Visitor Management: A Guide for Schools
Navigating the entry requirements for educational settings can sometimes be confusing for both the school and the visitor. To ensure a smooth, secure, and legally compliant process, it is essential to balance safeguarding requirements with data protection principles and DfE guidance.
When performing our 'Making the Rounds' visits, we see visitor books and entry systems used in different ways. This guide provides regulatory clarification and practical ideas to help you balance safeguarding, DfE requirements with data protection principles.

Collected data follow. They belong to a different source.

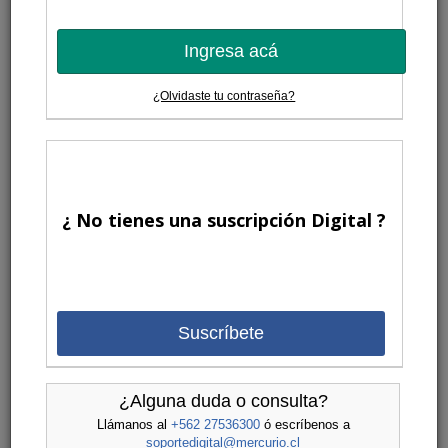
Ingresa acá
¿Olvidaste tu contraseña?
¿ No tienes una suscripción Digital ?
Suscríbete
¿Alguna duda o consulta?
Llámanos al
+562 27536300
ó escríbenos a
soportedigital@mercurio.cl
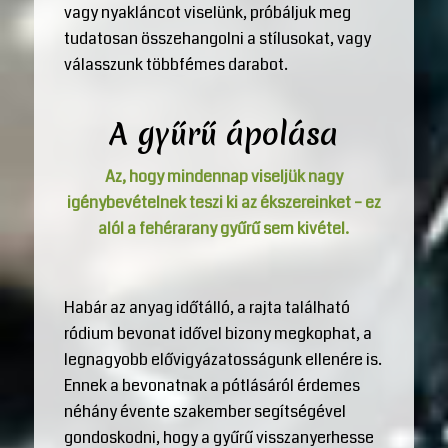
vagy nyakláncot viselünk, próbáljuk meg
tudatosan összehangolni a stílusokat, vagy
válasszunk többfémes darabot.
A gyűrű ápolása
Az, hogy mindennap viseljük nagy
igénybevételnek teszi ki az ékszereinket – ez
alól a fehérarany gyűrű sem kivétel.
Habár az anyag időtálló, a rajta található
ródium bevonat idővel bizony megkophat, a
legnagyobb elővigyázatosságunk ellenére is.
Ennek a bevonatnak a pótlásáról érdemes
néhány évente szakember segítségével
gondoskodni, hogy a gyűrű visszanyerhesse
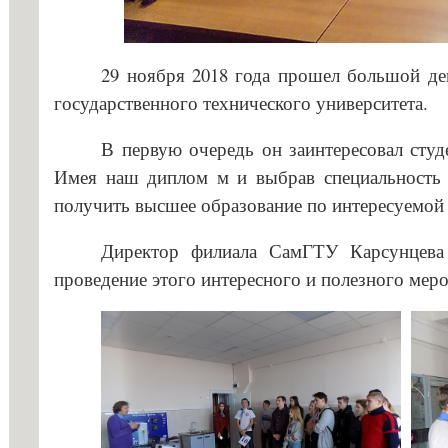
профессио
29 ноября 2018 года прошел большой де
государственного технического университета.
В первую очередь он заинтересовал студ
Имея наш диплом м и выбрав специальность
получить высшее образование по интересуемой 
Директор филиала СамГТУ Карсунцева 
проведение этого интересного и полезного мер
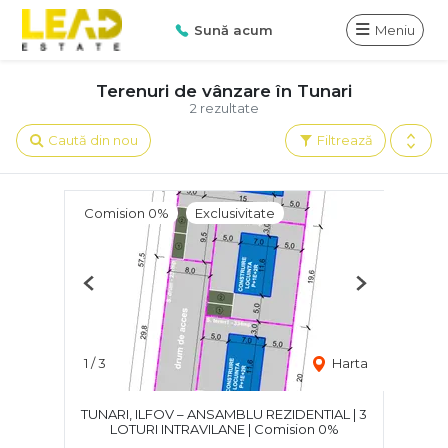
Sună acum
Meniu
Terenuri de vânzare în Tunari
2 rezultate
Caută din nou
Filtrează
Comision 0%
Exclusivitate
Previous
Next
1
/
3
Harta
TUNARI, ILFOV – ANSAMBLU REZIDENTIAL | 3
LOTURI INTRAVILANE | Comision 0%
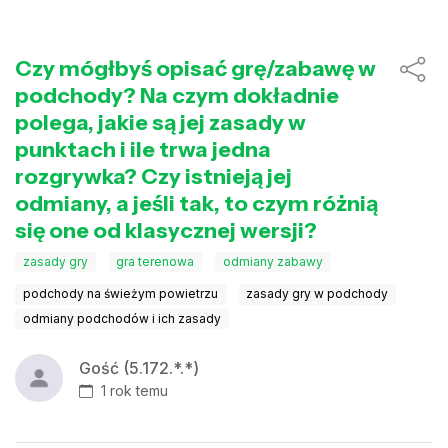
Czy mógłbyś opisać grę/zabawę w
podchody? Na czym dokładnie
polega, jakie są jej zasady w
punktach i ile trwa jedna
rozgrywka? Czy istnieją jej
odmiany, a jeśli tak, to czym różnią
się one od klasycznej wersji?
zasady gry
gra terenowa
odmiany zabawy
podchody na świeżym powietrzu
zasady gry w podchody
odmiany podchodów i ich zasady
Gość (5.172.*.*)
1 rok temu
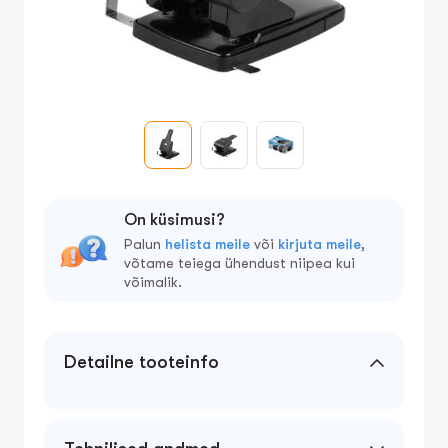
On küsimusi?
Palun
helista meile
või
kirjuta meile
,
võtame teiega ühendust niipea kui
võimalik.
Detailne tooteinfo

The Visitor as a Data Subject
A visitor is a data subject. Collecting their information is essential for safeguarding and fire safety, but it must be done without compromising their privacy. The core GDPR principles apply:
-
Lawfulness, fairness, and transparency
-
Data minimisation (Only ask for what is strictly necessary)
-
Accuracy and Storage limitation
-
Integrity, confidentiality, and accountability
Data Minimisation and Visitor Records
Schools must keep a record of visitors for safeguarding and security purposes. When information is gathered, the minimisation principle is best used, for example, the key details typically recorded might include:
- Full Name
- Organisation (if applicable)
- Date and time of arrival and departure
- Photo taken (electronic system)
- Purpose of the visit
- Who they are visiting
- Photo ID check (if required)
- DBS status (if applicable)
- Visitor badge (issued and returned)
- Vehicle registration (if required when parked onsite)
Digital Visitor Systems Systems
Temporary Physical Badges: Should be deleted/destroyed immediately as soon as the visitor leaves.
Digital Records: is part of the visitor record and should match the retention period of 6 years for visitors. The retention schedule of the organisation should specify the retention period, and ensure it aligns with data protection guidelines. Customers can review our Records Management Best Practice Area and our Retention Schedule for further guidance.
System Settings: Organisations are encourage to check their system's default settings to ensure they align with the retention policy. The configuration settings should also ensure that visitors cannot see other visitors when signing out. Records should be kept up to date if they are configured so a visitor can select the member of staff they are visiting. Ensure that pupil names are not visible to visitors.
Backup/Encryption: Verify that the data is securely stored, backup up and encrypted. DPE Customers should contact us for further due diligence support and advice.
Note: you may need to change the default configuration of your visitor system to apply this retention period - we advise checking with your provider.
Paper-Based Visitor Books
Confidentiality: Ensure the book does not allow visitors to see the details of those who signed before them. Keeping the desk behind the reception window/desk also keeps it safe.
Separation: Keep visitor books separate from staff and student sign-in logs.
Security: Consider where the book is stored overnight.
Retention: Keep visitor books inline with your retention schedule which is normally 6 years from the last data of entry in the book.
The Single Central Record
Keeping Children Safe in Education guidance states that all schools must produce and maintain a Single Central Record of recruitment and vetting checks; it is a statutory requirement.
Keeping Children Safe in Education states:
For visitors who are there in a professional capacity schools and colleges should check ID and be assured that the visitor has had the appropriate DBS check (or the visitor’s employers have confirmed that their staff have appropriate checks. Schools and colleges should not ask to see the certificate in these circumstances)
Not all visitors need to be recorded on the SCR. The SCR is a safeguarding document that records key details about staff, regular volunteers and contractors who have unsupervised access to children.
Using External Expertise to Enhance Online Safety Education
This document is referred to in the Keeping Children Safe in Education guidance in reference to visitors. It specifies that consideration should be given to:
- Ensuring legal compliance when requesting data from an external visitor.
- The policy on collection and retention of a visitor's data and how this procedure is communicated to a visitor.
- Which background checks are appropriate.
- Briefing the visitor prior to the visitor on any requirements to show recognised proof of of identity on the day of the visitor.
Document Checks
While schools must verify who is entering the building, there are strict limits on what should be recorded.
Sighting vs Storing: Staff may check photo ID to verify identity, but there is no legal requirement to photocopy these documents or record sensitive certificate numbers for standard visitors.
Recording Verification: It is sufficient to record that the ID and DBS status were verified, by whom and on what date.
Exceptions: Photocopies of ID or DBS certificates should generally only be retained for directly employment purposes or governor appointments.
Best Practices for External Guests
When inviting external expertise into your organisation, consider the following:
Communication: Brief the visitor in advance regarding which ID they need to bring.
Transparency: Clearly communicate how their data will be collected, used and stored. If you have an electronic visitor system you may wish to add this or information about your privacy notice.
Confidential Waste: Any temporary records or accidental copies containing personal data must be disposed of via secure confidential waste protocols. We would ask you to review our guidance about Managing Confidential Waste alongside this guidance when destroying copies of ID and other documents containing personal data.
CCTV: If you are recording your visitors make sure they are aware with appropriate signage and information in your privacy notice.